Exercise objective -> Only the pictures are to be left out; set down the rest of the records exactly.

Recorded information ->

==*==

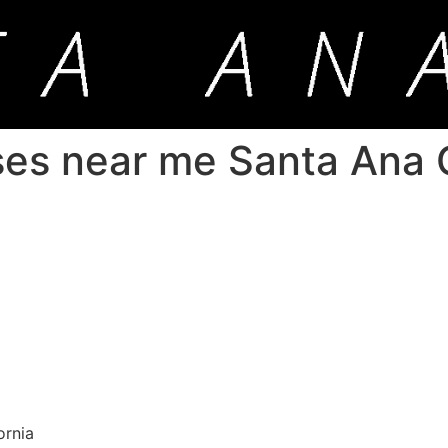
ses near me Santa Ana C
ornia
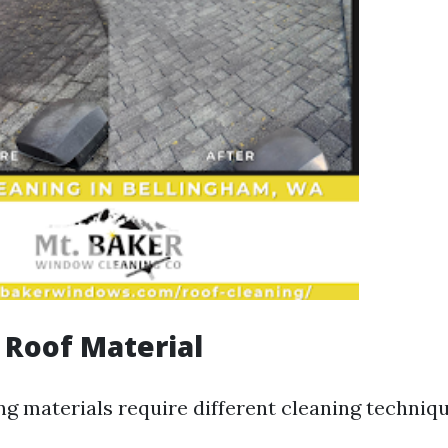
f Roof Material
ng materials require different cleaning techniqu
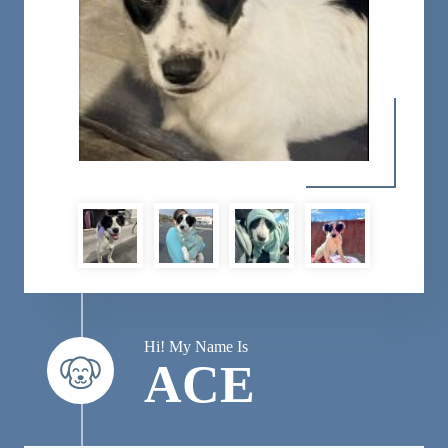
Hi! My Name Is
ACE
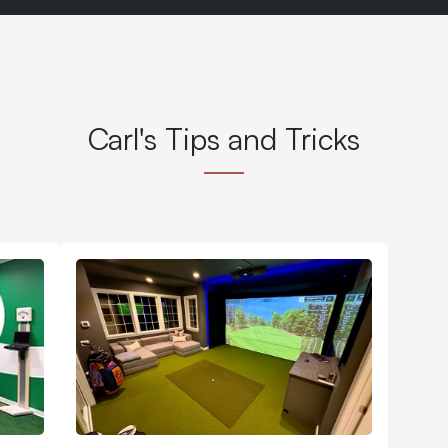
Carl's Tips and Tricks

==*==

Exercise solution ->
ses near me Santa Ana C
ornia
f Roof Material
ng materials require different cleaning techniqu
Hi! My Name Is
ACE
Carl's Tips and Tricks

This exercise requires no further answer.